*Instructions to follow*: Exactly the lines below starting at the line with "Vídeo Comemorativo" and ending at the line with "GoPro e Acessórios" are wanted, with both ends included. Leave out the pictures and add no other lines.

[Data provided]

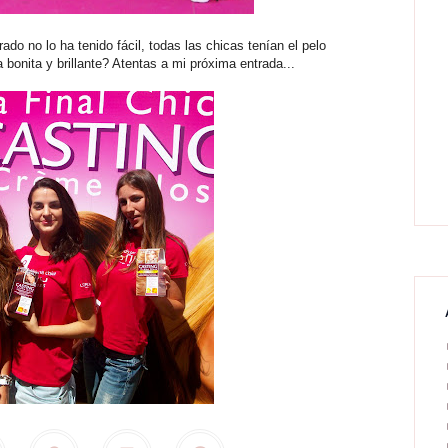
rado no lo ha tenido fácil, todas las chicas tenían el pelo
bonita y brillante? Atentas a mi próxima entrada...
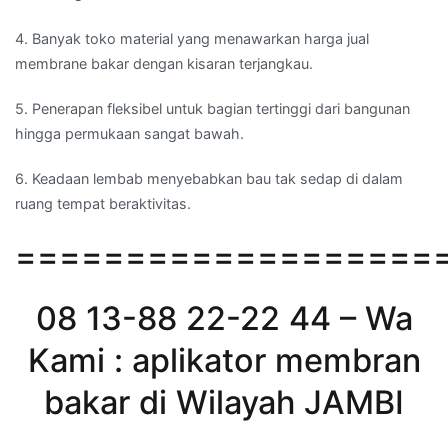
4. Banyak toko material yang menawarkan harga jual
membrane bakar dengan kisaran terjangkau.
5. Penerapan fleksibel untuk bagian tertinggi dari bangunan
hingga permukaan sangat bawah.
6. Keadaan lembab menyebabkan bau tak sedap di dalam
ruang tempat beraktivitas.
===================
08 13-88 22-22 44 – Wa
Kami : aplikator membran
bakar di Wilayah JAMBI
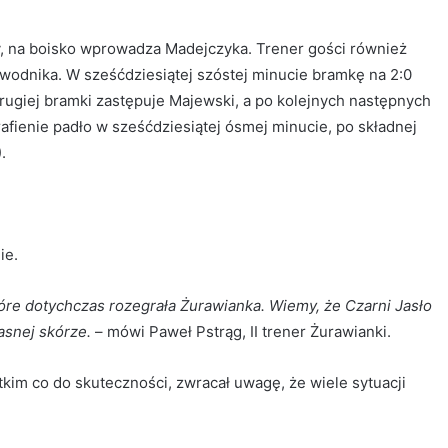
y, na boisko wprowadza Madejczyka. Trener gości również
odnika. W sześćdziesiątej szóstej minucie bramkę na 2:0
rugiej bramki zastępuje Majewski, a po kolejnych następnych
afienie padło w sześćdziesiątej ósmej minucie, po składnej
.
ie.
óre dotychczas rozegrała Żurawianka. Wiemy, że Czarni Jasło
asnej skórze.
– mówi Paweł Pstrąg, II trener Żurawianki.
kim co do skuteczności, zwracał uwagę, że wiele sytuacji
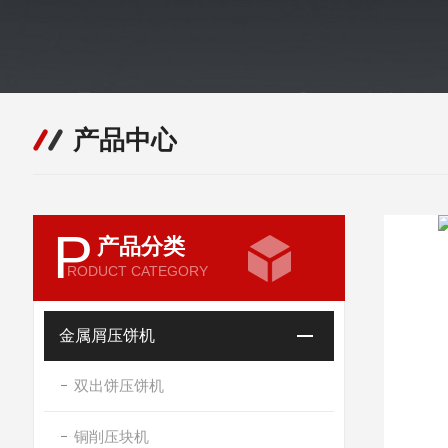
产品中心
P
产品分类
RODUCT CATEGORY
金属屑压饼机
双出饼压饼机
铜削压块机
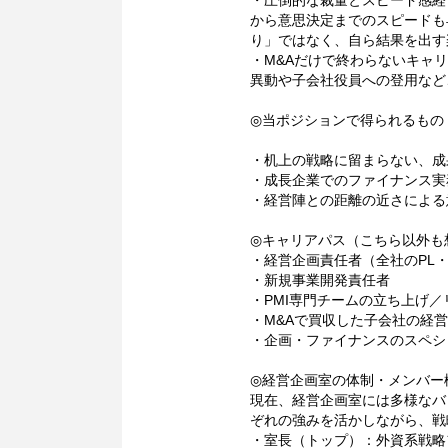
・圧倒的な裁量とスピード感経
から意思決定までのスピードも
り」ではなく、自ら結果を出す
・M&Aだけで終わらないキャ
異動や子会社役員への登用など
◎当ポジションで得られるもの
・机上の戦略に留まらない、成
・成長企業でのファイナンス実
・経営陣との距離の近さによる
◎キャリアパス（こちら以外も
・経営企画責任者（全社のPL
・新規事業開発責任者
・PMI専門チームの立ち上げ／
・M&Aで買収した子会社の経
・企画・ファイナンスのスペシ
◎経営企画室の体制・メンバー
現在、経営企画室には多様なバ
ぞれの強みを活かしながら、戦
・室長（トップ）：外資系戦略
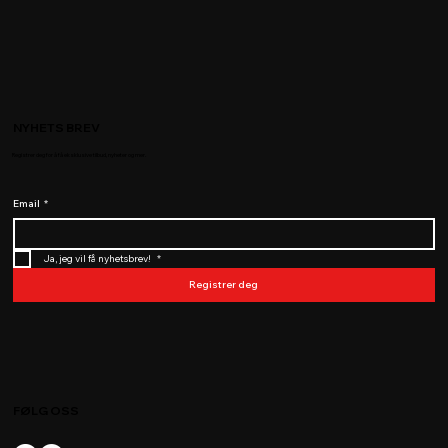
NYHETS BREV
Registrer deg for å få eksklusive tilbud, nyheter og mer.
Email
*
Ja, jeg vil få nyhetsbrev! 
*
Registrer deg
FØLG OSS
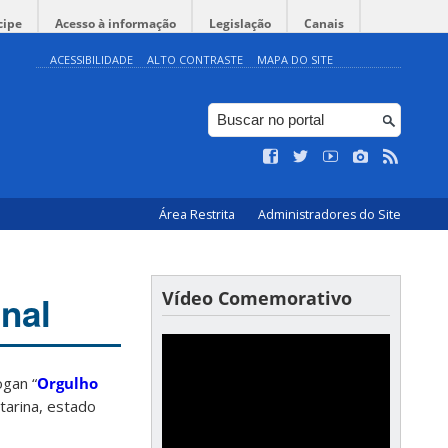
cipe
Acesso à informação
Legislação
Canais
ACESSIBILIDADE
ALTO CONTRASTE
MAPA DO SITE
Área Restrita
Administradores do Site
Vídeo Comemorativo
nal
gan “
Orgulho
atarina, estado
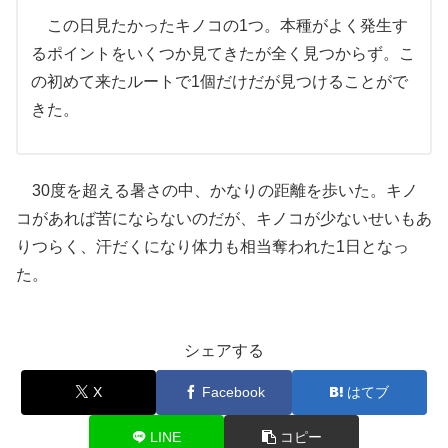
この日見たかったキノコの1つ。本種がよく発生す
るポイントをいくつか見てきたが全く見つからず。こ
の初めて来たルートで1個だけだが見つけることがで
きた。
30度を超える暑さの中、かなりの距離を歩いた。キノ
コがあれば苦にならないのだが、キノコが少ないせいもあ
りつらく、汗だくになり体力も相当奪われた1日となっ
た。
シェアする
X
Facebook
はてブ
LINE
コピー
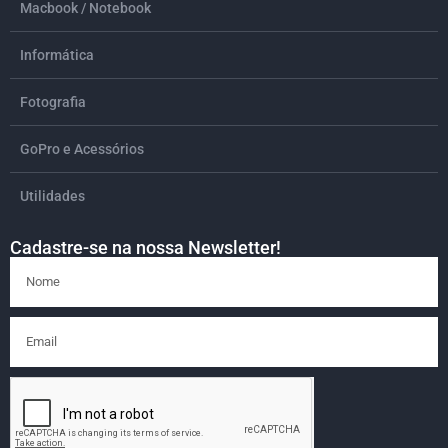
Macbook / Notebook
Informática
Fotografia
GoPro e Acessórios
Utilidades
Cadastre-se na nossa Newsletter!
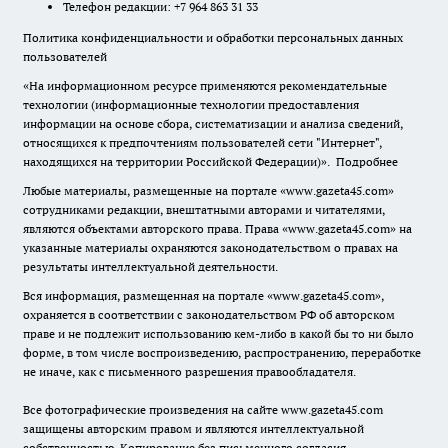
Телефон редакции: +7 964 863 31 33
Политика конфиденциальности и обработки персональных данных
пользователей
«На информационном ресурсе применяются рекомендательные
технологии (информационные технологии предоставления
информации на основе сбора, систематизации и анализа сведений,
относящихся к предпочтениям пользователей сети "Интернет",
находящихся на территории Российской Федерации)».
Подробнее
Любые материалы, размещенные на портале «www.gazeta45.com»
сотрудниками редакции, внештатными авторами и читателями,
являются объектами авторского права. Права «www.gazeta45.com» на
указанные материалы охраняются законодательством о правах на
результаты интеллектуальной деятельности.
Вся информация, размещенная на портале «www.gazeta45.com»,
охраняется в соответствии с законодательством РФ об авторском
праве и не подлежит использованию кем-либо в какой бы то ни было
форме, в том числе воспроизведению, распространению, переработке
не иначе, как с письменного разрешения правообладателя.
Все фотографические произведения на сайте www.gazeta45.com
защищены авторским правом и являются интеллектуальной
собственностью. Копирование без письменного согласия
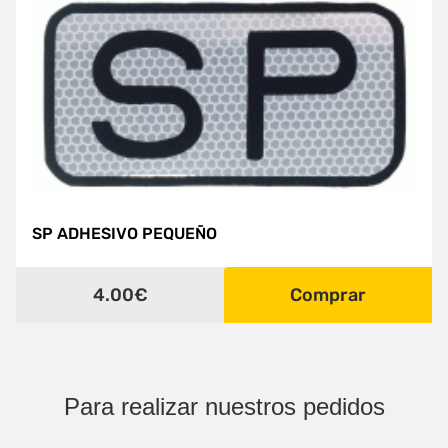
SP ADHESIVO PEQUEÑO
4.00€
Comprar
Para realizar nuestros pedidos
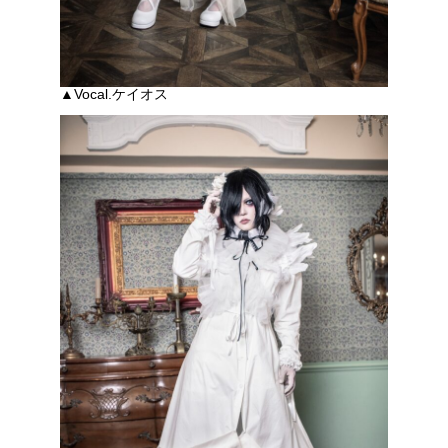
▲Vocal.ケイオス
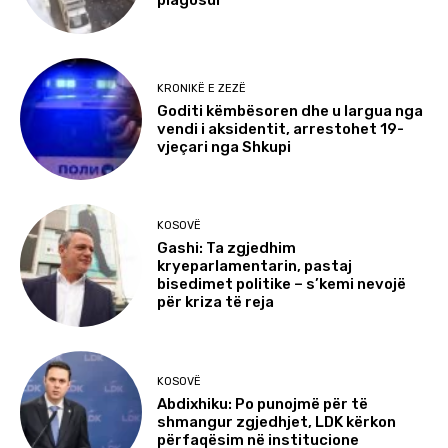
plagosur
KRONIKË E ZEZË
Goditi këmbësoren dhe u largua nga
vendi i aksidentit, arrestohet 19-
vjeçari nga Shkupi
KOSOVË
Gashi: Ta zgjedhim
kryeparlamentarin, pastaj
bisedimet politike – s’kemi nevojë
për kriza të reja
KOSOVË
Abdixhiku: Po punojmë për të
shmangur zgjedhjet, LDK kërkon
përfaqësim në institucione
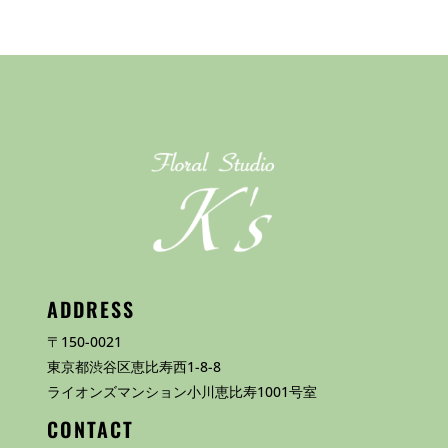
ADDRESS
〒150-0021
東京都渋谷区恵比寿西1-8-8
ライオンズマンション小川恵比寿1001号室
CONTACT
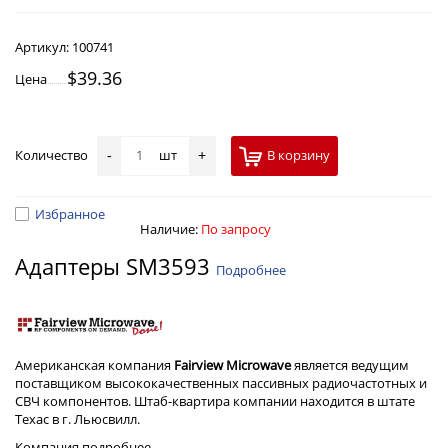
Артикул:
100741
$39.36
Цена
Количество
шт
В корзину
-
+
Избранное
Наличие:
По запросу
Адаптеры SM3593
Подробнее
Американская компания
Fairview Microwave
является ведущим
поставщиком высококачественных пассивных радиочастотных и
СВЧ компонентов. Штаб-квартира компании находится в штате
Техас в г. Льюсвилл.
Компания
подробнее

[/Data provided]

*The answer*:
Vídeo Comemorativo
nal
gan “
Orgulho
atarina, estado
この日見たかったキノコの1つ。本種がよく発生す
るポイントをいくつか見てきたが全く見つからず。こ
の初めて来たルートで1個だけだが見つけることがで
きた。
30度を超える暑さの中、かなりの距離を歩いた。キノ
コがあれば苦にならないのだが、キノコが少ないせいもあ
りつらく、汗だくになり体力も相当奪われた1日となっ
た。
シェアする
X
Facebook
はてブ
LINE
コピー
Macbook / Notebook
Informática
Fotografia
GoPro e Acessórios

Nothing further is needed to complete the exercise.